There's an aspect of that to the component of encouragement, but the way that we define encouragement in a Thinking Environment, actually, is to give courage to the person that you're listening to, to give them courage, not by doing something, but by being with them in a way that they feel that you are more genuinely interested in what is real and true for them than you are fearful of being proved wrong.
It’s about being with them in a way that you want, more than anything, that they go to the cutting edge of their ideas, that they go to the edge and beyond that they get in touch with their ideas, even the unpopular ones, the ones that they may feel some concern about whether you will agree with them, or whether you're like them, that you set all of that aside.
That how you create encouragement for a person: when you listen to them, you stop judging them, you stop evaluating them, you stop assessing them, and more than anything, you stop analyzing them. You stop listening to them through the lens of knowing what they really mean, even though that's not what they're actually saying.
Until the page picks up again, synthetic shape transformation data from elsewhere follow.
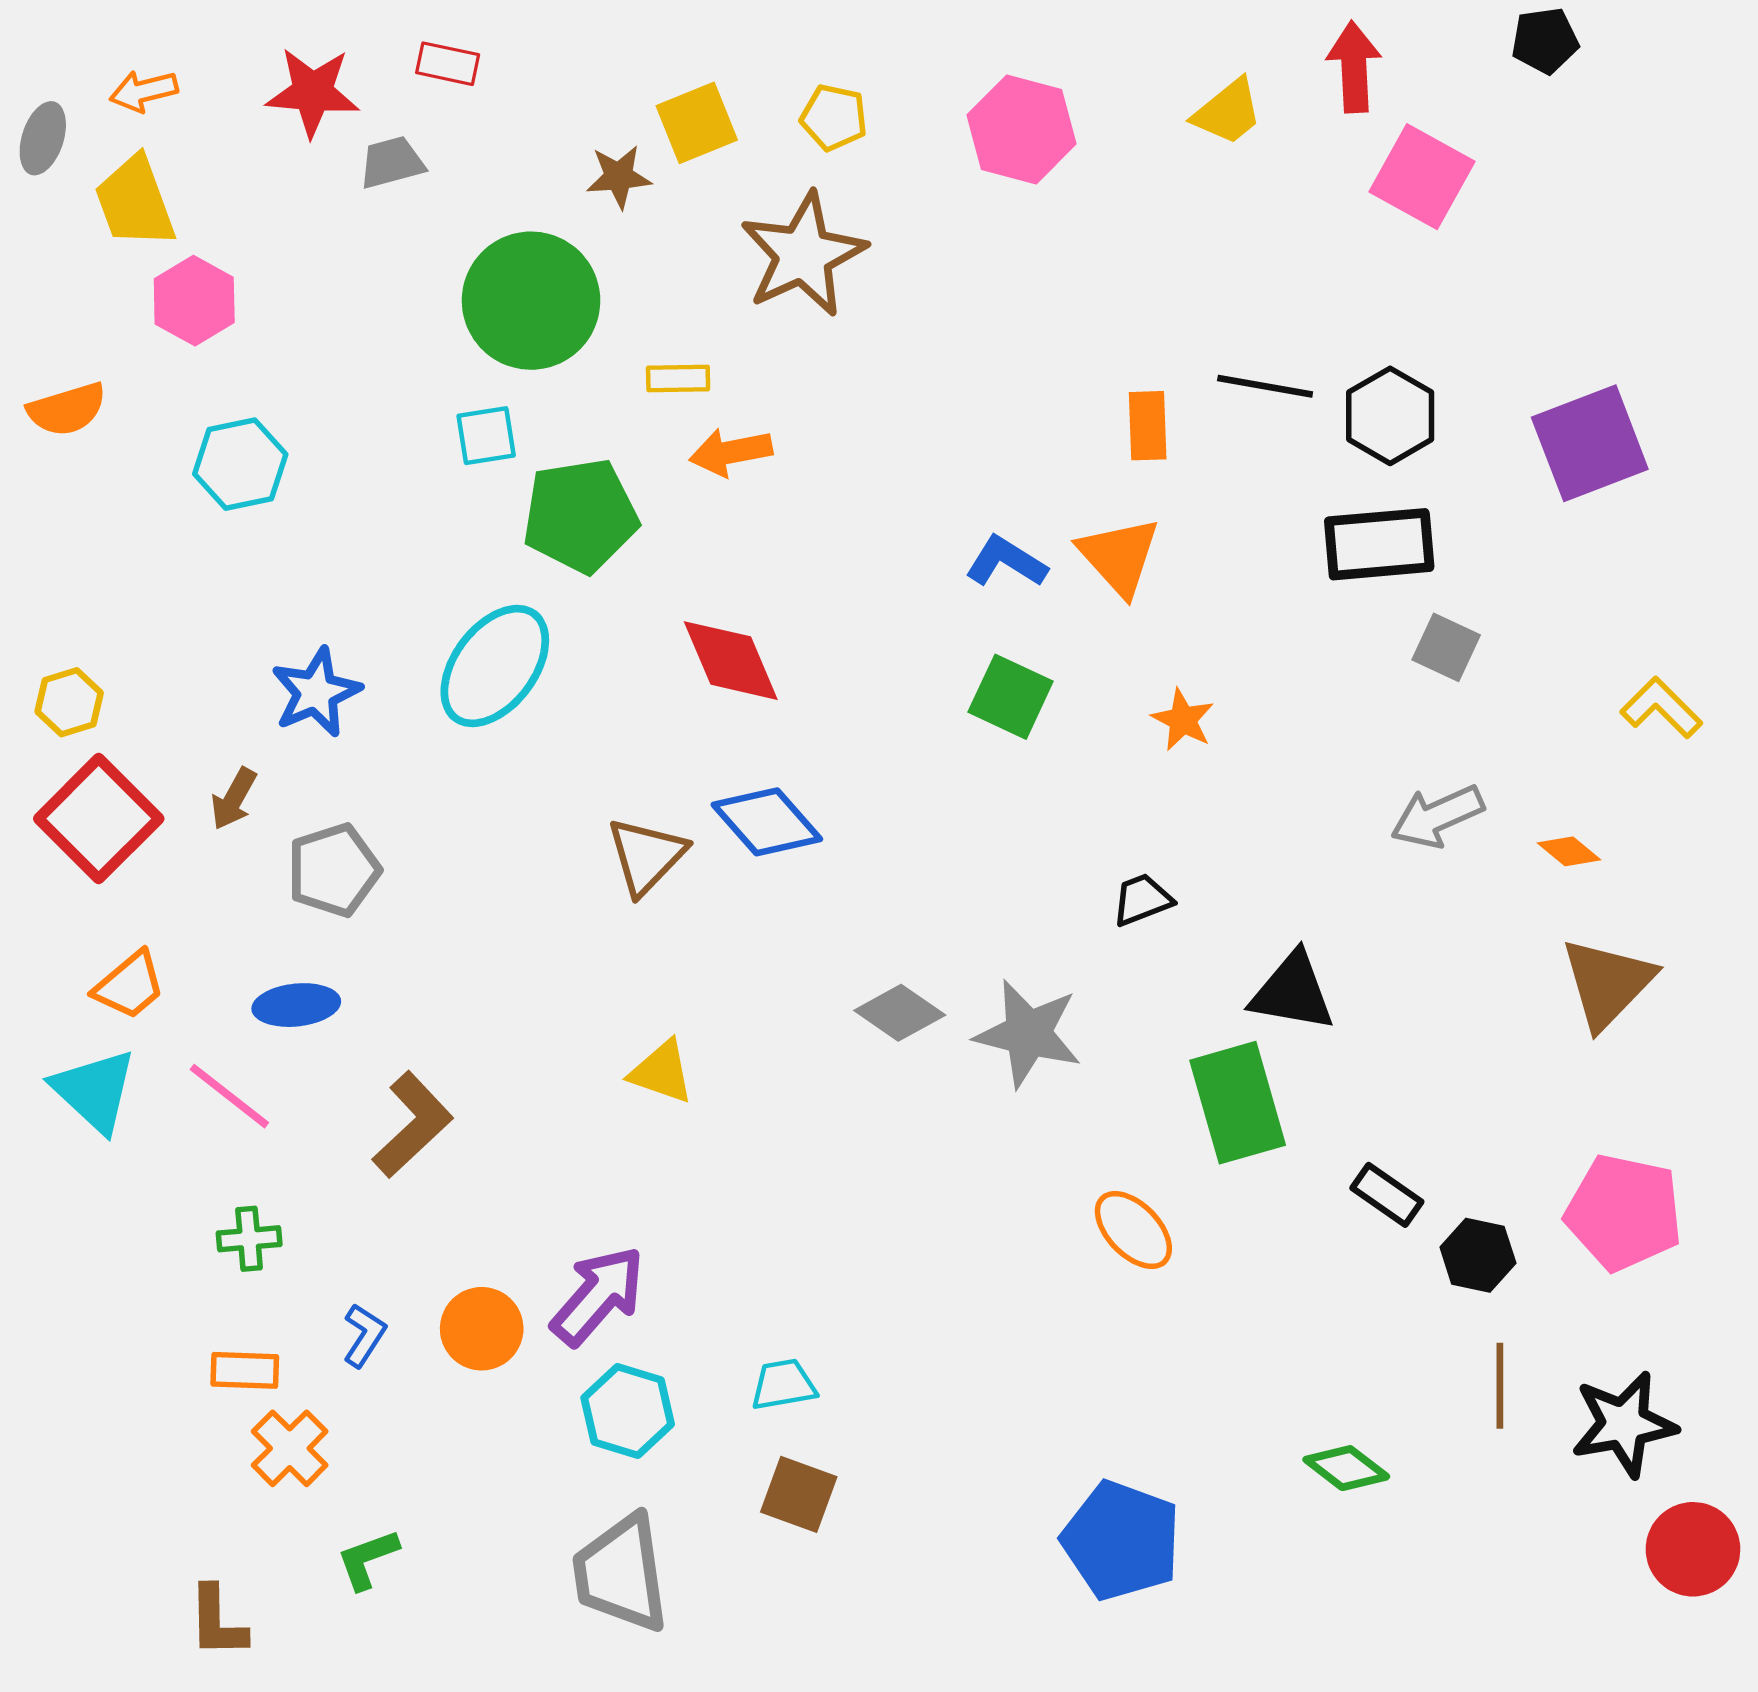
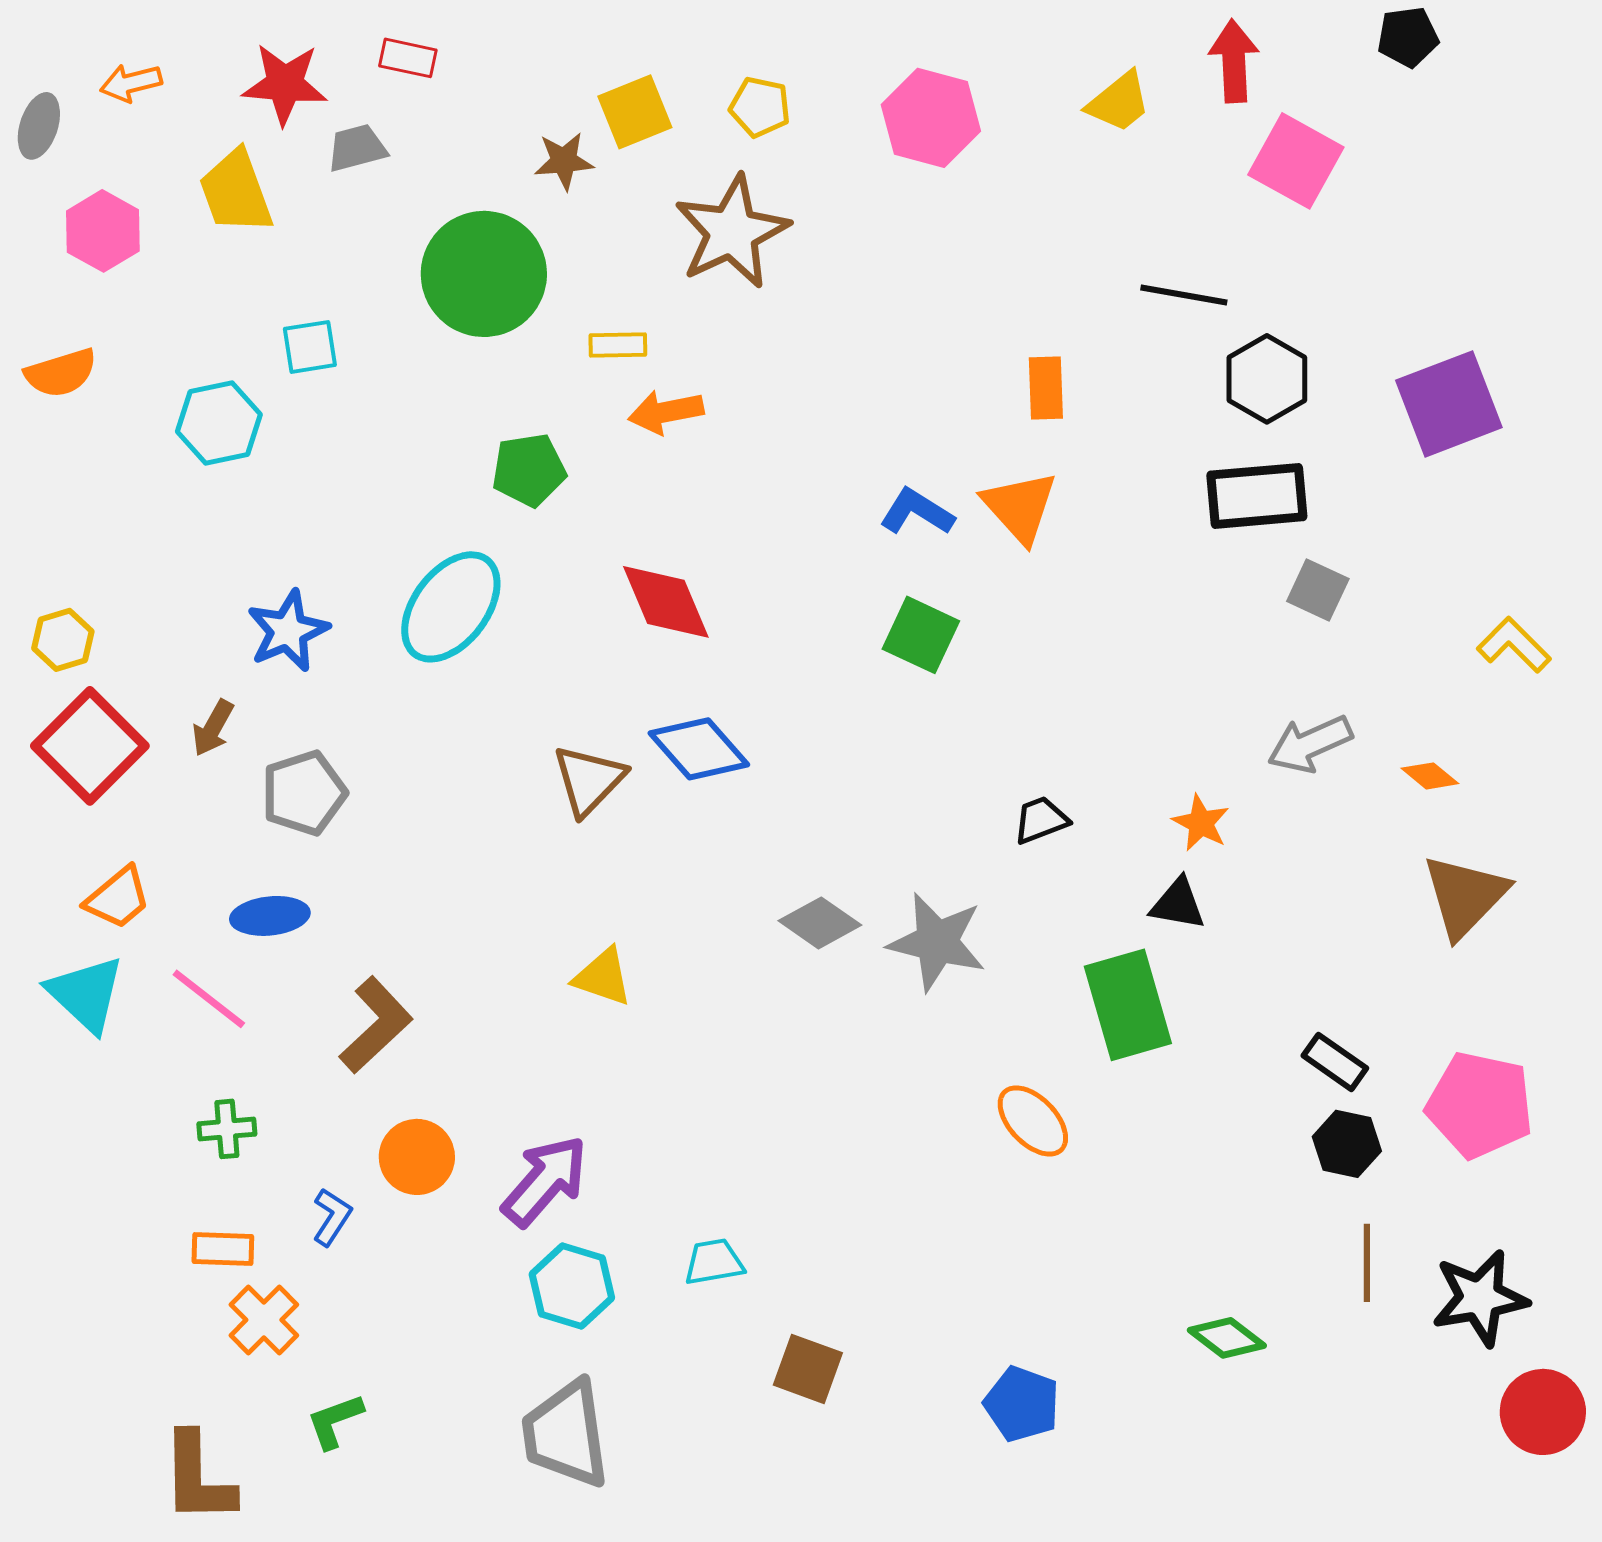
yellow trapezoid: (135, 202) -> (236, 192), moved
pink hexagon: (194, 301) -> (103, 231), moved
black line: (1265, 386) -> (1184, 295), moved
cyan square: (486, 436) -> (310, 347), moved
green pentagon: (580, 516) -> (529, 470), size x0.7
orange star: (1183, 720) -> (1201, 823), moved
black triangle: (1293, 992) -> (1178, 904), size x0.7
black rectangle: (1387, 1195) -> (1335, 1062), moved
orange circle: (482, 1329) -> (417, 1157), moved
brown square: (799, 1494) -> (808, 1369), moved
blue pentagon: (1121, 1540) -> (1022, 1404), size x0.7
brown L-shape: (217, 1622) -> (198, 1478), size x1.4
You set aside your view of their thinking, and you replace that, instead, with getting genuinely interested in where their thinking is going.
When we create this component of encouragement, what we're doing is we're setting aside that internal narrative of competition that we all live with, of whether it's good enough, whether we agree with it, whether we like it, whether it conforms to what we think we set all of that aside, and instead we get interested in what does this person really think, and where is it that they're trying to go in their thinking, and genuinely wanting that for them more than we want them to be like us.
That's the components of encouragement, moving beyond internal competition.